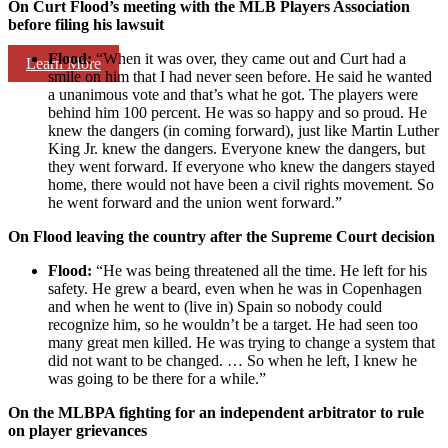
On Curt Flood’s meeting with the MLB Players Association
before filing his lawsuit
Flood:
“When it was over, they came out and Curt had a
Learn More
smile on him that I had never seen before. He said he wanted
a unanimous vote and that’s what he got. The players were
behind him 100 percent. He was so happy and so proud. He
knew the dangers (in coming forward), just like Martin Luther
King Jr. knew the dangers. Everyone knew the dangers, but
they went forward. If everyone who knew the dangers stayed
home, there would not have been a civil rights movement. So
he went forward and the union went forward.”
On Flood leaving the country after the Supreme Court decision
Flood:
“He was being threatened all the time. He left for his
safety. He grew a beard, even when he was in Copenhagen
and when he went to (live in) Spain so nobody could
recognize him, so he wouldn’t be a target. He had seen too
many great men killed. He was trying to change a system that
did not want to be changed. … So when he left, I knew he
was going to be there for a while.”
On the MLBPA fighting for an independent arbitrator to rule
on player grievances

What the task requires
Quote only the lines from the line containing "and Curt had a" through the end of the listing, please, keeping both the first and the last line.

Result for this exercise
“When it was over, they came out and Curt had a
Learn More
smile on him that I had never seen before. He said he wanted
a unanimous vote and that’s what he got. The players were
behind him 100 percent. He was so happy and so proud. He
knew the dangers (in coming forward), just like Martin Luther
King Jr. knew the dangers. Everyone knew the dangers, but
they went forward. If everyone who knew the dangers stayed
home, there would not have been a civil rights movement. So
he went forward and the union went forward.”
On Flood leaving the country after the Supreme Court decision
Flood:
“He was being threatened all the time. He left for his
safety. He grew a beard, even when he was in Copenhagen
and when he went to (live in) Spain so nobody could
recognize him, so he wouldn’t be a target. He had seen too
many great men killed. He was trying to change a system that
did not want to be changed. … So when he left, I knew he
was going to be there for a while.”
On the MLBPA fighting for an independent arbitrator to rule
on player grievances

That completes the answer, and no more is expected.